Joel Johnson: Palm is doomed!
Palmer Eldritch: yeah, definitely
Joel Johnson: What’s really awesome is that in aim
Joel Johnson: your image is a blacked out silhouette
Joel Johnson: so I feel like we’re on 60 minutes
Palmer Eldritch: DUN DUN DUN



Hey Joel! I’m not a web guy, so I don’t really know how this works, but your RSS feeds have been coming through with no formatting at all since the move to the new design. Now, on to read the post…
Is there some sort of sinister Palm mind warping afoot, or is it just a philip k dick homage that the programmer’s name is Palmer Eldritch??
Does he know this is true? I’d seriously consider a Pre if I could keep my SERO plan, but if I need a new plan I won’t get one.
It’s been a long time since I read the book, but didn’t Palmer Eldritch turn out to be a simulacrum, fronting for malign space aliens planning to enslave the Earth? (Or was that part just a hallucination? It’s hard to keep things straight in those ’60s PKD novels.)

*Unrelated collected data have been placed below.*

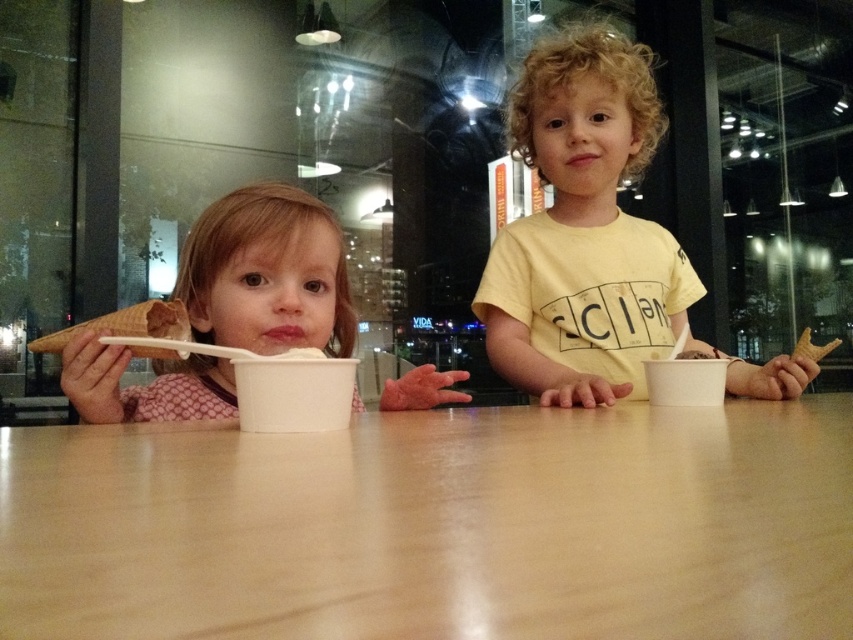 Based on the photo, you are a photographer trying to capture both the white creamy ice cream at center and the white matte ice cream at center in a single shot. Since both are at the center, which one do you need to adjust your camera angle to focus on first to ensure both are in frame?

The white creamy ice cream at center is wider than the white matte ice cream at center, so you should focus on the white creamy ice cream at center first to ensure it fits within the frame before adjusting for the smaller one.

You are a photographer trying to capture a clear shot of both the pink fabric shirt at left and the white matte ice cream at center. Based on their positions, which object should you focus on first to ensure both are in focus?

The pink fabric shirt at left is below the white matte ice cream at center, so you should focus on the white matte ice cream at center first. This way, the distance between the two objects will allow both to be in focus when using a single focal point. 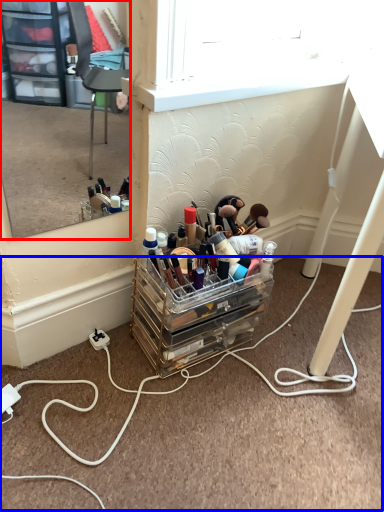 Question: Which object appears farthest to the camera in this image, mirror (highlighted by a red box) or cable (highlighted by a blue box)?

Choices:
 (A) mirror
 (B) cable

Answer: (B) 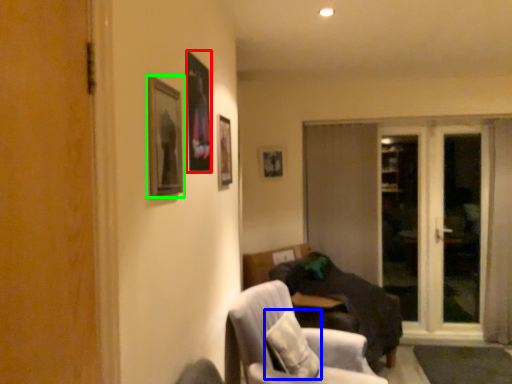 Question: Estimate the real-world distances between objects in this image. Which object is closer to picture frame (highlighted by a red box), pillow (highlighted by a blue box) or picture frame (highlighted by a green box)?

Choices:
 (A) pillow
 (B) picture frame

Answer: (B)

Also, what Smalltimore said. Something is screwed up in the HTML formatting in the RSS feed and paragraph breaks are being lost, so the entire interview got smooshed together into one block. Not good. (I’m reading with NetNewsWire, btw.)
I like the screwed up RSS feed format. This article opened with “Palmer Eldritch: btw, if the palm emulator is anything to go buy, this thing’s going to fucking rock Palmer Eldritch”
I know it got my interest that way.
Actually, he won’t be able to keep his cheap sprint plan (especially if it’s a SERO plan). Sprint has announced that the Pre will be ESN locked to their “Simply Everything” plans. Those start at at $70 for 450 minutes (and $.45/min overage), go up to $90 for 900 minutes (and $.40/min overage), and top out at $100 for unlimited minutes.
The “Super Cheap” SERO plans were $30 for 500 minutes (and $.20/min overage) and included just as much unlimited messaging and internet.